テクニック重視の「整形美人」はNG
孫正義、柳井正、稲盛和夫、豊田章男、スティーブ・ジョブズという5人のカリスマ経営者が、プレゼンテーションやスピーチでどのような話し方をしているのか、次回以降で詳しく検証していく。匠氏、佐藤氏、鈴木氏の3人に映像を分析してもらい、それぞれの専門分野から意見を聞かせてもらった。カリスマ経営者たちの話し方から、ビジネスマンが真似すべき点、真似してはならない点を明らかにしていきたい。
表に掲げた「理想的なコミュニケーション」の9項目は、代表的な着眼のポイントと望ましい水準だ。5人の経営者についても、これらのポイントを詳しく見ていく。
検証の対象とした映像はネットで見られるものが主なので、映像を見ながらこれら各ポイントと水準を理解することができる。自分がプレゼンテーションするときのチェックポイントになるだろう。ただ、意識して練習するだけでなく、自分の姿をムービーに撮影して客観的にセルフチェックすることが望ましい。自分の無意識な動作や口癖などにいくつも気づくはずだ。
ただし、表面的なテクニックに気を取られ、コミュニケーションや自己表現の本質を見失うのは危険なことだ。

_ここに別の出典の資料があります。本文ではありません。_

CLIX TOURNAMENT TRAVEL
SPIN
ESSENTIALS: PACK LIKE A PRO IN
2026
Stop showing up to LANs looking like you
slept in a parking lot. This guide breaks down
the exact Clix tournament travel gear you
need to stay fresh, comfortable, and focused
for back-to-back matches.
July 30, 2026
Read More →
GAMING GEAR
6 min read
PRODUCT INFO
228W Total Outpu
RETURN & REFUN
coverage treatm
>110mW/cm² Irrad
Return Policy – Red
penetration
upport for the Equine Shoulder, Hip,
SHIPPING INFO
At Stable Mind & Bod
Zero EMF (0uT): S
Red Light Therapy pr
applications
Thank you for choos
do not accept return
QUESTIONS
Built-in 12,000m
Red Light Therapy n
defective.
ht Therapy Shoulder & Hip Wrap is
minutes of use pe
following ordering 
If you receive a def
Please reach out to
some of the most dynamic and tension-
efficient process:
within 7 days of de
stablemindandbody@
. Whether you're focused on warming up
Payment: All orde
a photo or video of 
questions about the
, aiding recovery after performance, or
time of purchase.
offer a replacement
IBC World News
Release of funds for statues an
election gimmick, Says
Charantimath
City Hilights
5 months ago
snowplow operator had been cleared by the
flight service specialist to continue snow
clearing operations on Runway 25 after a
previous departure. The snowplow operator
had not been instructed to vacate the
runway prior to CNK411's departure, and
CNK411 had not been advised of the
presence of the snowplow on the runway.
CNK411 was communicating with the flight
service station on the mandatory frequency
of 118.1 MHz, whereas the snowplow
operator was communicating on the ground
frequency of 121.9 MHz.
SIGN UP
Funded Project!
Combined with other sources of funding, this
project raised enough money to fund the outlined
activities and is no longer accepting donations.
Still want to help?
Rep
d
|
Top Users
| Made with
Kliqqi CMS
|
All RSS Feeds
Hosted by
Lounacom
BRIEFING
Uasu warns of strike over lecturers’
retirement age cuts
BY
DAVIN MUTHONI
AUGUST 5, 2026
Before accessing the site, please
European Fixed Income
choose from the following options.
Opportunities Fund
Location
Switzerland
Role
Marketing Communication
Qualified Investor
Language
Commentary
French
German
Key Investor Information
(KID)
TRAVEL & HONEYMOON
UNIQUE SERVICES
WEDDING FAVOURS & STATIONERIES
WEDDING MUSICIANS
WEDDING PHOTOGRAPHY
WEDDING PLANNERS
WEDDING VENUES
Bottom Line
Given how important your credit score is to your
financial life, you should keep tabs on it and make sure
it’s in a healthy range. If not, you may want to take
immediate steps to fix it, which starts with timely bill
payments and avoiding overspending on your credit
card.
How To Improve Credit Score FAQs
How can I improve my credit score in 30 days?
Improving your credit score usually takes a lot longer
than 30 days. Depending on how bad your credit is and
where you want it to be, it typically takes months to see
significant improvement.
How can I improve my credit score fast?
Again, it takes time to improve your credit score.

「フレームワーク的な発想や、図解化されてわかりやすいものを知ると、それだけで理解したつもりになってしまいますが、その部分だけ真似ても逆効果になることもあります。ある一面だけ矯正して、全体のバランスを失うこともある。顔の一部に手を加えて整形美人になっても、10年後に歪んだ顔になってしまうのでは意味がありません。それと同じで、自分らしさを保ちながら、必要な部分を磨いていくことのほうがはるかに重要です」(匠氏)
5人のカリスマ経営者は、それぞれの個性を活かして自らのスタイルにたどり着いている。安易に真似をするのではなく、それが自分のスタイルに合っているかを確認しながら取り入れていくことが話し方上手になる第一歩だろう。